Number of Fisher Scoring iterations: 4

Interpretation: log-odds

The coefficients can be interpreted in terms of the log-odds (logit link):

  • Intercept \(\hat{\beta}_0 = -0.9413\): the estimated log-odds of surviving with a paid fare of 0 dollars is -0.9413.

  • Slope \(\hat{\beta}_1 = 0.0152\): an increase of 1 dollar in the fare paid is associated with an estimated increase in the log-odds of surviving of 0.0152.
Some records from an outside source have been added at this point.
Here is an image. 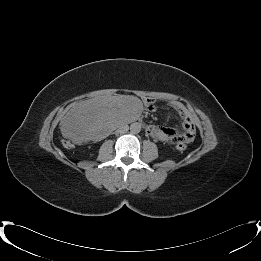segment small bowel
I'll return each mask as SVG.
<instances>
[{"label": "small bowel", "instance_id": "c3829d8e", "mask_svg": "<svg viewBox=\"0 0 261 261\" xmlns=\"http://www.w3.org/2000/svg\"><path fill=\"white\" fill-rule=\"evenodd\" d=\"M152 103V101L147 102V105L150 109L154 108ZM171 106L182 120L183 131L180 132L176 129L160 125H149L147 127V132L152 137L168 143H174L177 139H182L187 143L191 142L194 139L196 133L195 123L191 114L181 103L172 102Z\"/></svg>", "mask_w": 261, "mask_h": 261}]
</instances>
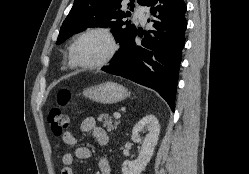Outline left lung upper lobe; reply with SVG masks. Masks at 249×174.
<instances>
[{
  "mask_svg": "<svg viewBox=\"0 0 249 174\" xmlns=\"http://www.w3.org/2000/svg\"><path fill=\"white\" fill-rule=\"evenodd\" d=\"M131 2V10L134 8ZM149 0H137L140 5L146 6ZM122 0H75L71 11L63 22L56 44H60L71 33H78L88 27H110L115 33V39L121 48L113 61L118 57L121 49L137 32L135 25L123 22L122 18L130 16L129 11L121 10Z\"/></svg>",
  "mask_w": 249,
  "mask_h": 174,
  "instance_id": "5c2ea615",
  "label": "left lung upper lobe"
}]
</instances>
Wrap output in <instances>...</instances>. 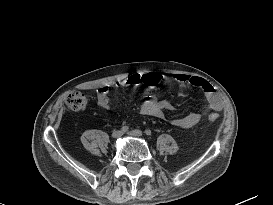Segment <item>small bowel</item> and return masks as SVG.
Segmentation results:
<instances>
[{"instance_id": "1", "label": "small bowel", "mask_w": 273, "mask_h": 205, "mask_svg": "<svg viewBox=\"0 0 273 205\" xmlns=\"http://www.w3.org/2000/svg\"><path fill=\"white\" fill-rule=\"evenodd\" d=\"M163 77L157 73H131L117 82H115L114 86H131V85H146V86H156L162 81ZM172 79L180 84V88L178 90L179 95L186 94L185 84H191L194 87L200 89L207 100L208 109L211 111H220L223 107V103L221 97L215 90V88L207 82L205 79L189 76L185 74H177L172 77ZM110 90L109 85H103L99 87L97 91V103L98 105L105 110L111 109L110 99L108 97V92ZM174 106L171 102L166 100H159L157 97L146 94L144 100L141 104L140 112L143 115L154 116L158 118L164 117L165 111H173ZM201 119V115L199 113H189L181 118H176L172 121L173 125L179 128H190L196 125Z\"/></svg>"}]
</instances>
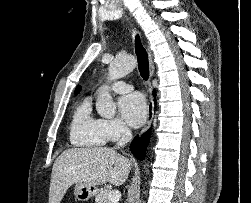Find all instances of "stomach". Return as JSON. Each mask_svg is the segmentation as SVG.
Returning a JSON list of instances; mask_svg holds the SVG:
<instances>
[{"mask_svg": "<svg viewBox=\"0 0 251 203\" xmlns=\"http://www.w3.org/2000/svg\"><path fill=\"white\" fill-rule=\"evenodd\" d=\"M97 192H98L97 187L90 184L77 183L75 185L74 194H75V197L80 201L89 200L90 198L95 196Z\"/></svg>", "mask_w": 251, "mask_h": 203, "instance_id": "1", "label": "stomach"}]
</instances>
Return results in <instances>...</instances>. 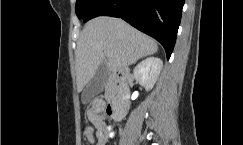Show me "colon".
Returning <instances> with one entry per match:
<instances>
[{"instance_id":"5ec220e1","label":"colon","mask_w":243,"mask_h":145,"mask_svg":"<svg viewBox=\"0 0 243 145\" xmlns=\"http://www.w3.org/2000/svg\"><path fill=\"white\" fill-rule=\"evenodd\" d=\"M98 127L94 124V127L90 126V125H87L85 126L84 130H83V134L84 136L86 137H91L92 134L97 131Z\"/></svg>"}]
</instances>
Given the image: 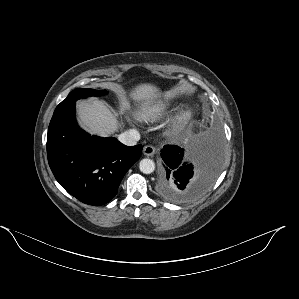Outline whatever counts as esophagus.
<instances>
[{
  "label": "esophagus",
  "instance_id": "esophagus-1",
  "mask_svg": "<svg viewBox=\"0 0 299 299\" xmlns=\"http://www.w3.org/2000/svg\"><path fill=\"white\" fill-rule=\"evenodd\" d=\"M156 153V148L152 145H147L143 148V154L145 156H153Z\"/></svg>",
  "mask_w": 299,
  "mask_h": 299
}]
</instances>
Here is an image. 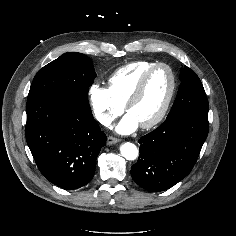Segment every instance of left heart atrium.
Here are the masks:
<instances>
[{
  "label": "left heart atrium",
  "mask_w": 236,
  "mask_h": 236,
  "mask_svg": "<svg viewBox=\"0 0 236 236\" xmlns=\"http://www.w3.org/2000/svg\"><path fill=\"white\" fill-rule=\"evenodd\" d=\"M139 125L140 123L138 120L132 114L128 113L117 124L116 131L119 134H130L134 132L139 127Z\"/></svg>",
  "instance_id": "left-heart-atrium-1"
}]
</instances>
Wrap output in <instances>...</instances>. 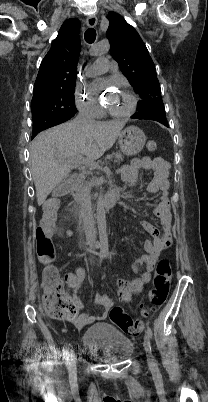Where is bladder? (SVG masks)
<instances>
[{
	"label": "bladder",
	"mask_w": 208,
	"mask_h": 402,
	"mask_svg": "<svg viewBox=\"0 0 208 402\" xmlns=\"http://www.w3.org/2000/svg\"><path fill=\"white\" fill-rule=\"evenodd\" d=\"M83 345L98 359L117 361L131 355L133 341L113 325L95 324L84 331Z\"/></svg>",
	"instance_id": "31cf9c89"
}]
</instances>
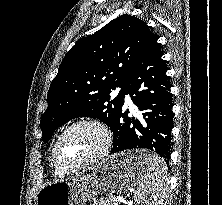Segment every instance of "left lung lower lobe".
<instances>
[{"mask_svg": "<svg viewBox=\"0 0 222 205\" xmlns=\"http://www.w3.org/2000/svg\"><path fill=\"white\" fill-rule=\"evenodd\" d=\"M157 39L154 34L150 35L123 86V104L125 95L129 94L133 103L143 112L144 120L130 118L128 110L124 112L121 109L111 129L114 138L110 154L126 149L147 148L159 155L169 150L164 158L166 162L170 158L173 103L171 85L166 76L167 67L161 58L163 52Z\"/></svg>", "mask_w": 222, "mask_h": 205, "instance_id": "0a47b994", "label": "left lung lower lobe"}]
</instances>
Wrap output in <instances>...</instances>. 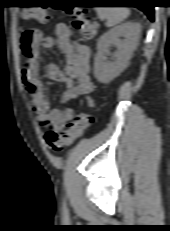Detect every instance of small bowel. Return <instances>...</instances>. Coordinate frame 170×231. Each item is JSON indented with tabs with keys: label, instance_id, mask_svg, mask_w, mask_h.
Here are the masks:
<instances>
[{
	"label": "small bowel",
	"instance_id": "small-bowel-1",
	"mask_svg": "<svg viewBox=\"0 0 170 231\" xmlns=\"http://www.w3.org/2000/svg\"><path fill=\"white\" fill-rule=\"evenodd\" d=\"M56 37L44 36L38 30H27L21 38V49L26 58L22 71V79L26 90L32 98L33 109L42 127L50 126L53 131L60 132L73 117V110L52 108L50 92L39 78L40 50L57 45L65 55V67L51 64L47 69L49 79L60 82L66 87L62 102L83 97L88 107L93 106L91 93L94 84L90 78V48L72 39L71 28L64 23L54 27Z\"/></svg>",
	"mask_w": 170,
	"mask_h": 231
}]
</instances>
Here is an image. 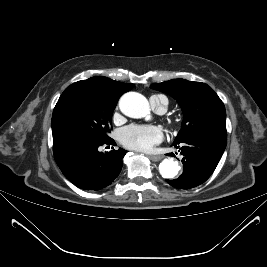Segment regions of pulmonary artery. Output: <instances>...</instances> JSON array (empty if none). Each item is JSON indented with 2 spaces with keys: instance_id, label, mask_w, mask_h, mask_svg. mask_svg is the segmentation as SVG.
Masks as SVG:
<instances>
[{
  "instance_id": "1",
  "label": "pulmonary artery",
  "mask_w": 267,
  "mask_h": 267,
  "mask_svg": "<svg viewBox=\"0 0 267 267\" xmlns=\"http://www.w3.org/2000/svg\"><path fill=\"white\" fill-rule=\"evenodd\" d=\"M150 103L157 113L162 114L166 110L167 98L165 96L151 97Z\"/></svg>"
}]
</instances>
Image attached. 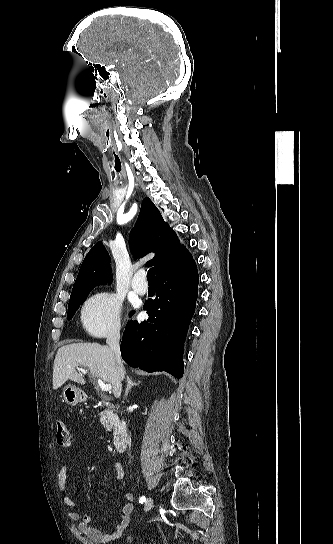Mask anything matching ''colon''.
<instances>
[{"label":"colon","mask_w":333,"mask_h":544,"mask_svg":"<svg viewBox=\"0 0 333 544\" xmlns=\"http://www.w3.org/2000/svg\"><path fill=\"white\" fill-rule=\"evenodd\" d=\"M56 429L57 443L64 448L70 447L72 445L73 438L66 423L61 420L57 421Z\"/></svg>","instance_id":"colon-1"}]
</instances>
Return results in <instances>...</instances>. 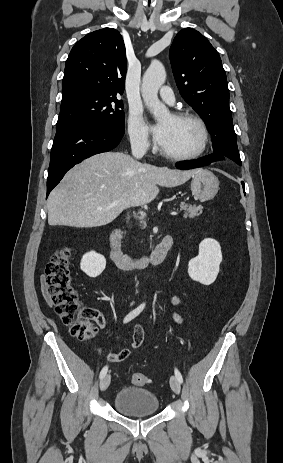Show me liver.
<instances>
[{
	"label": "liver",
	"mask_w": 283,
	"mask_h": 463,
	"mask_svg": "<svg viewBox=\"0 0 283 463\" xmlns=\"http://www.w3.org/2000/svg\"><path fill=\"white\" fill-rule=\"evenodd\" d=\"M198 171L157 167L121 152L94 155L68 171L52 190L48 224L77 228L109 224L124 209L153 201L158 185L179 186Z\"/></svg>",
	"instance_id": "6515ba94"
}]
</instances>
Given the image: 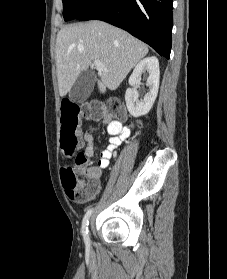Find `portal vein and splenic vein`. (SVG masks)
<instances>
[{
    "label": "portal vein and splenic vein",
    "instance_id": "obj_1",
    "mask_svg": "<svg viewBox=\"0 0 227 279\" xmlns=\"http://www.w3.org/2000/svg\"><path fill=\"white\" fill-rule=\"evenodd\" d=\"M93 63L98 70L107 71L106 68L104 67L103 63L100 60L95 59Z\"/></svg>",
    "mask_w": 227,
    "mask_h": 279
}]
</instances>
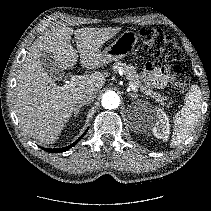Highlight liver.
<instances>
[{
	"mask_svg": "<svg viewBox=\"0 0 211 211\" xmlns=\"http://www.w3.org/2000/svg\"><path fill=\"white\" fill-rule=\"evenodd\" d=\"M119 30L118 27L73 30L58 26L34 41L22 62L13 92L15 113L27 134L42 143L55 142L76 108L77 95L84 90L97 93L105 83V77L95 72L77 84L58 86L45 71L41 52L51 53L62 69L72 68L78 61V53L70 41L74 34L81 65L100 68L107 63L100 48Z\"/></svg>",
	"mask_w": 211,
	"mask_h": 211,
	"instance_id": "1",
	"label": "liver"
}]
</instances>
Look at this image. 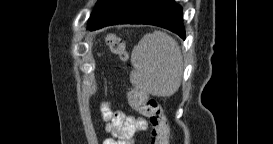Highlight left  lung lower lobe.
Wrapping results in <instances>:
<instances>
[{"instance_id": "0a47b994", "label": "left lung lower lobe", "mask_w": 273, "mask_h": 144, "mask_svg": "<svg viewBox=\"0 0 273 144\" xmlns=\"http://www.w3.org/2000/svg\"><path fill=\"white\" fill-rule=\"evenodd\" d=\"M115 24H150L185 39L182 8L174 0H98L88 21L95 30Z\"/></svg>"}]
</instances>
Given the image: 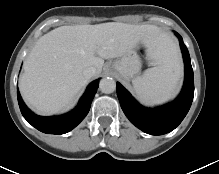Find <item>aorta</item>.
<instances>
[{
    "mask_svg": "<svg viewBox=\"0 0 219 174\" xmlns=\"http://www.w3.org/2000/svg\"><path fill=\"white\" fill-rule=\"evenodd\" d=\"M99 88L102 93L110 94L116 90V82L112 78H103L100 81Z\"/></svg>",
    "mask_w": 219,
    "mask_h": 174,
    "instance_id": "1",
    "label": "aorta"
}]
</instances>
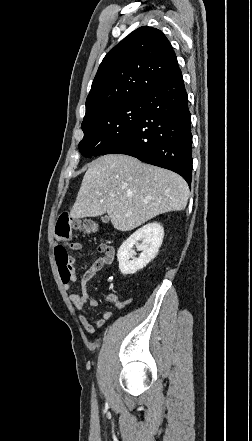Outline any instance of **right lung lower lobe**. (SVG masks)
I'll return each instance as SVG.
<instances>
[{
	"instance_id": "98d812e1",
	"label": "right lung lower lobe",
	"mask_w": 252,
	"mask_h": 441,
	"mask_svg": "<svg viewBox=\"0 0 252 441\" xmlns=\"http://www.w3.org/2000/svg\"><path fill=\"white\" fill-rule=\"evenodd\" d=\"M136 126L105 154H126L192 179V134L188 96L180 68L141 98Z\"/></svg>"
}]
</instances>
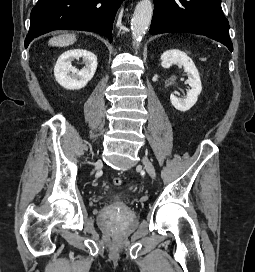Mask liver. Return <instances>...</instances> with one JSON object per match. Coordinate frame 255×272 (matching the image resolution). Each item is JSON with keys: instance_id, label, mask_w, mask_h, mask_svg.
Segmentation results:
<instances>
[{"instance_id": "1", "label": "liver", "mask_w": 255, "mask_h": 272, "mask_svg": "<svg viewBox=\"0 0 255 272\" xmlns=\"http://www.w3.org/2000/svg\"><path fill=\"white\" fill-rule=\"evenodd\" d=\"M76 41L75 34H64L53 37L49 40V44L52 46H67L71 45Z\"/></svg>"}]
</instances>
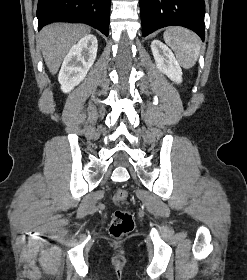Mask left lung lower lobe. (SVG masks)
<instances>
[{
  "instance_id": "left-lung-lower-lobe-1",
  "label": "left lung lower lobe",
  "mask_w": 247,
  "mask_h": 280,
  "mask_svg": "<svg viewBox=\"0 0 247 280\" xmlns=\"http://www.w3.org/2000/svg\"><path fill=\"white\" fill-rule=\"evenodd\" d=\"M139 4L143 37L162 27L178 25L204 40V0H139Z\"/></svg>"
}]
</instances>
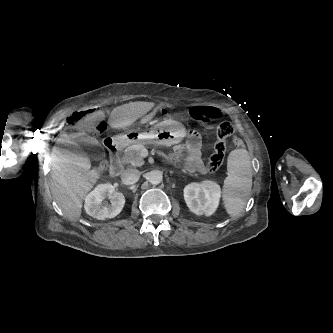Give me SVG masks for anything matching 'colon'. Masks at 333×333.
Listing matches in <instances>:
<instances>
[{"label":"colon","mask_w":333,"mask_h":333,"mask_svg":"<svg viewBox=\"0 0 333 333\" xmlns=\"http://www.w3.org/2000/svg\"><path fill=\"white\" fill-rule=\"evenodd\" d=\"M97 107L93 106L91 108H86L84 110L78 111L74 114H72L68 118V125L75 124L80 117L85 119L87 116L89 117L92 113L97 112ZM91 113V114H90ZM192 115L196 119H201L204 121H211L213 123H216V137L217 141L214 145L213 152L211 155L207 158L206 166L205 168L210 171H216L220 165L223 162L225 151H226V140L227 138L231 137L234 132V126L230 122H220L221 120V111L215 107L211 106H199L196 108H193L191 110ZM234 145L237 149H244L245 148V141L241 138H237L234 142ZM106 166V161L103 160L100 164L101 168H104Z\"/></svg>","instance_id":"5ec220e1"}]
</instances>
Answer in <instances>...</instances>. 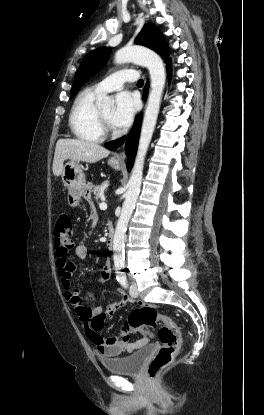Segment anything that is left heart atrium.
Segmentation results:
<instances>
[{"label":"left heart atrium","instance_id":"1","mask_svg":"<svg viewBox=\"0 0 264 415\" xmlns=\"http://www.w3.org/2000/svg\"><path fill=\"white\" fill-rule=\"evenodd\" d=\"M136 99L129 92H120L115 98L112 112V124L115 128H124L130 124L136 112Z\"/></svg>","mask_w":264,"mask_h":415}]
</instances>
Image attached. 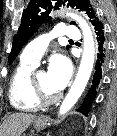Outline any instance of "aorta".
I'll use <instances>...</instances> for the list:
<instances>
[{"instance_id": "1", "label": "aorta", "mask_w": 117, "mask_h": 136, "mask_svg": "<svg viewBox=\"0 0 117 136\" xmlns=\"http://www.w3.org/2000/svg\"><path fill=\"white\" fill-rule=\"evenodd\" d=\"M67 15L73 18L82 30L83 53L74 83L60 106L61 115L67 113L81 97L90 79L95 60V41L89 24L77 14L68 13Z\"/></svg>"}]
</instances>
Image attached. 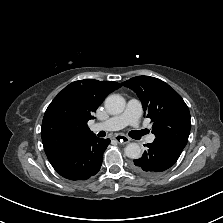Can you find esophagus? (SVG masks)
<instances>
[{"mask_svg": "<svg viewBox=\"0 0 223 223\" xmlns=\"http://www.w3.org/2000/svg\"><path fill=\"white\" fill-rule=\"evenodd\" d=\"M113 138L121 144H127L130 142V139L127 136L122 135V134H117Z\"/></svg>", "mask_w": 223, "mask_h": 223, "instance_id": "obj_1", "label": "esophagus"}]
</instances>
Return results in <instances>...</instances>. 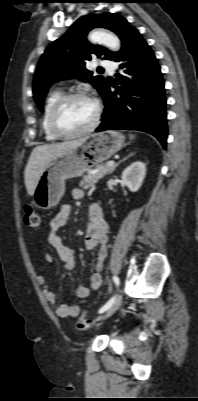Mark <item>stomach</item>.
Here are the masks:
<instances>
[{"mask_svg": "<svg viewBox=\"0 0 198 401\" xmlns=\"http://www.w3.org/2000/svg\"><path fill=\"white\" fill-rule=\"evenodd\" d=\"M124 140L118 131L94 133L53 158L38 180L34 191L35 204L45 210L56 206L64 195L67 179L80 177L109 159L123 147Z\"/></svg>", "mask_w": 198, "mask_h": 401, "instance_id": "1", "label": "stomach"}]
</instances>
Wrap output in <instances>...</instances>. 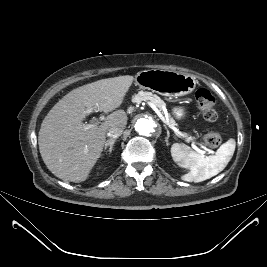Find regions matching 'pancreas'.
<instances>
[{
  "instance_id": "pancreas-1",
  "label": "pancreas",
  "mask_w": 267,
  "mask_h": 267,
  "mask_svg": "<svg viewBox=\"0 0 267 267\" xmlns=\"http://www.w3.org/2000/svg\"><path fill=\"white\" fill-rule=\"evenodd\" d=\"M132 101L135 103H141L142 101H150L159 109H162V107L165 106V102L161 100L160 97H158L155 94H152L151 92H146V91L145 92L141 91L138 94H136L133 97ZM169 123L171 125H175V121L173 120V118L169 119ZM187 140H191V138L189 137Z\"/></svg>"
}]
</instances>
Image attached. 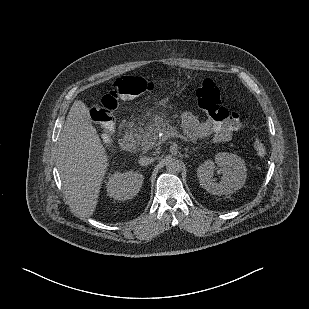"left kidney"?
Returning <instances> with one entry per match:
<instances>
[{"label": "left kidney", "mask_w": 309, "mask_h": 309, "mask_svg": "<svg viewBox=\"0 0 309 309\" xmlns=\"http://www.w3.org/2000/svg\"><path fill=\"white\" fill-rule=\"evenodd\" d=\"M216 165L223 175L220 182L213 178ZM196 172L200 186L214 195H227L241 189L247 178L244 160L227 152L217 153L214 161L206 160Z\"/></svg>", "instance_id": "5707ae66"}]
</instances>
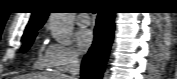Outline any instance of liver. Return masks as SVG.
Segmentation results:
<instances>
[{"mask_svg": "<svg viewBox=\"0 0 177 79\" xmlns=\"http://www.w3.org/2000/svg\"><path fill=\"white\" fill-rule=\"evenodd\" d=\"M18 79H69L65 74H35L28 76H19Z\"/></svg>", "mask_w": 177, "mask_h": 79, "instance_id": "1", "label": "liver"}]
</instances>
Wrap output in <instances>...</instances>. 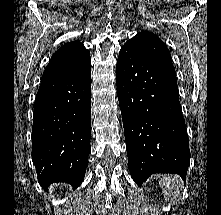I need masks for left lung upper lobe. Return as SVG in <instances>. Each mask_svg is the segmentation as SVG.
<instances>
[{"instance_id": "1", "label": "left lung upper lobe", "mask_w": 221, "mask_h": 215, "mask_svg": "<svg viewBox=\"0 0 221 215\" xmlns=\"http://www.w3.org/2000/svg\"><path fill=\"white\" fill-rule=\"evenodd\" d=\"M126 44L133 46L157 64L176 74L167 46L155 34L148 31H141L128 40Z\"/></svg>"}]
</instances>
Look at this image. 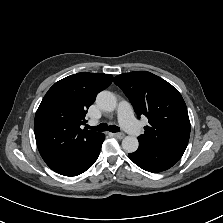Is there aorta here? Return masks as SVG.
Instances as JSON below:
<instances>
[{
    "instance_id": "obj_1",
    "label": "aorta",
    "mask_w": 223,
    "mask_h": 223,
    "mask_svg": "<svg viewBox=\"0 0 223 223\" xmlns=\"http://www.w3.org/2000/svg\"><path fill=\"white\" fill-rule=\"evenodd\" d=\"M96 105L102 111L112 112L116 108L117 100L112 92L104 90L97 95ZM138 146L139 142L137 138H134L132 136H126L122 140V148L128 153L135 152L138 149Z\"/></svg>"
}]
</instances>
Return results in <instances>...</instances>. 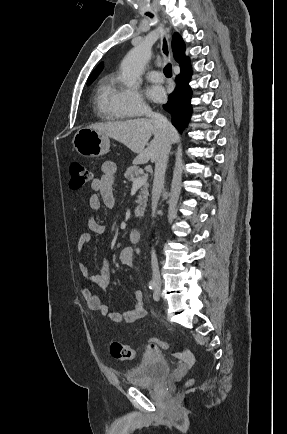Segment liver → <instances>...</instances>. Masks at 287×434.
Segmentation results:
<instances>
[{
	"label": "liver",
	"instance_id": "obj_1",
	"mask_svg": "<svg viewBox=\"0 0 287 434\" xmlns=\"http://www.w3.org/2000/svg\"><path fill=\"white\" fill-rule=\"evenodd\" d=\"M89 128L121 142L131 151L137 153L134 163L155 161L158 152V136L157 127L152 119L139 118L120 122L97 123ZM170 129L171 143H177L180 136L172 125H170ZM152 135L154 138L148 143Z\"/></svg>",
	"mask_w": 287,
	"mask_h": 434
}]
</instances>
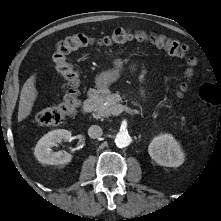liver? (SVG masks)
I'll return each mask as SVG.
<instances>
[{"instance_id":"6515ba94","label":"liver","mask_w":221,"mask_h":221,"mask_svg":"<svg viewBox=\"0 0 221 221\" xmlns=\"http://www.w3.org/2000/svg\"><path fill=\"white\" fill-rule=\"evenodd\" d=\"M37 94L35 87V75H32L24 83L21 90L18 108V122L24 120L30 115Z\"/></svg>"}]
</instances>
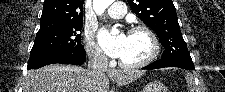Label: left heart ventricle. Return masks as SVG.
Returning a JSON list of instances; mask_svg holds the SVG:
<instances>
[{
  "label": "left heart ventricle",
  "instance_id": "b2bd125f",
  "mask_svg": "<svg viewBox=\"0 0 225 92\" xmlns=\"http://www.w3.org/2000/svg\"><path fill=\"white\" fill-rule=\"evenodd\" d=\"M151 50V41L145 33H128L124 51L120 59L126 63H137L147 58Z\"/></svg>",
  "mask_w": 225,
  "mask_h": 92
}]
</instances>
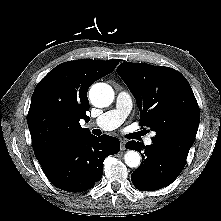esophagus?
I'll list each match as a JSON object with an SVG mask.
<instances>
[{
    "mask_svg": "<svg viewBox=\"0 0 221 221\" xmlns=\"http://www.w3.org/2000/svg\"><path fill=\"white\" fill-rule=\"evenodd\" d=\"M120 145H121V150L124 151L126 149V142L124 140L120 141Z\"/></svg>",
    "mask_w": 221,
    "mask_h": 221,
    "instance_id": "obj_1",
    "label": "esophagus"
}]
</instances>
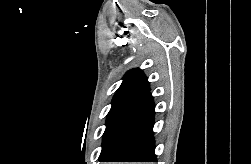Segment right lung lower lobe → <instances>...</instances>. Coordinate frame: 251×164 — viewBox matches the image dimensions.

same as for MLR but with response “log-odds of success”!

Important

Note the word “estimated” in the interpretation.

Interpretation: odds

A more natural way of interpreting the coefficients of a logistic regression is based on odds of success

Using basic algebra, the model can also be written as:

\[ \frac{p_i}{1 - p_i}= e^{\beta_0 + \beta_1 \ \text{fare}_i} = e^{\beta_0} e^{\beta_1 \ \text{fare}_i} \qquad [\text{odds}] \]

We need to exponentiate the coefficients to interprete them as changes in the odds. Find more details in the math appendix

Exponentating the coefficients

#Coefficients for the odds
tidy(model_titanic_logistic, exponentiate = TRUE) %>%
  mutate_if(is.numeric, round, 3) %>%
  knitr::kable()
term estimate std.error statistic p.value
(Intercept) 0.390 0.095 -9.895 0
fare 1.015 0.002 6.810 0


Slope: \(e^{\hat{\beta}_1} = e^{0.0152} = 1.015\): we estimate that an increase of 1 dollar in the fare paid is associated with an increase of the odds of surviving by a factor of 1.015 (or with an increase of the odds of surviving of 1.5% percent )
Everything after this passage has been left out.